The importance of FDA approval experience. MCS makes it a priority to work with industry leaders that have a proven track record in acquiring FDA approval. Tekmira’s knowledge of the FDA process and its approved request for FDA’s Fast Track designation are critical to bringing the TKM-Ebola therapeutic to the Service members as quickly as possible. The FDA grants Fast Track status to an MCM if it will treat or prevent a serious or life-threatening disease and demonstrates the potential to address unmet medical needs. This status gives Tekmira more frequent written and in-person access to the FDA and allows for Rolling Review, which is an opportunity for submitting the required regulatory documentation to the FDA as it is developed. This helps to compress review timelines because the FDA does not have to wait until all documentation and test results can be submitted at one time.
To conduct a clinical trial, MCS and Tekmira are utilizing ICON Development Solutions, a specialized contract research organization in Phase I-IV clinical studies with a proven track record of success. The TKM-Ebola Phase I clinical trial at the ICON facility in San Antonio, Texas, is assessing the safety, tolerability and pharmacokinetics of administering TKM-Ebola to healthy adult subjects. The trial is a randomized, single-blind, placebo-controlled study involving single ascending doses and multiple ascending doses of TKM-Ebola. As this drug moves through clinical testing, it could become the first FDA-approved therapeutic to treat disease caused by this deadly virus.

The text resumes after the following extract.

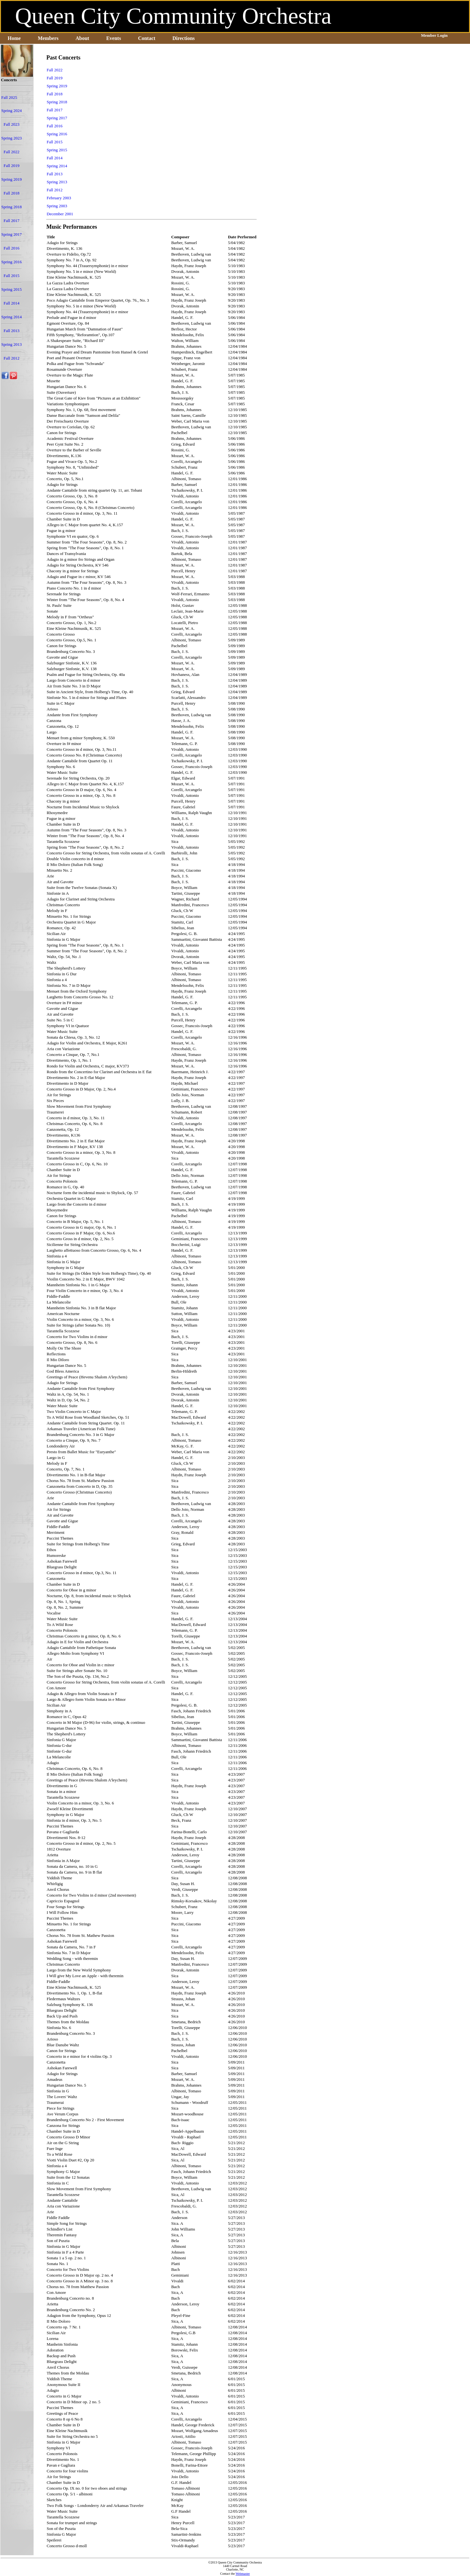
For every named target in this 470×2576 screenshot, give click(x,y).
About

The Ebola Threat—Revisited
Pursuing practical solutions to counter the complex threat of infectious diseases for the men and women who serve our country is the greatest professional challenge I have ever faced. I often reflect on how far we’ve come from those terrifying days in 1995. Back then, entire families and communities were being wiped out by the Ebola virus in Zaire. In the hospital in Kinshasa, I met a 70-year-old man who was his family’s lone survivor. I think of the deep sadness in that man’s eyes—and I return to work every day determined to continue our progress.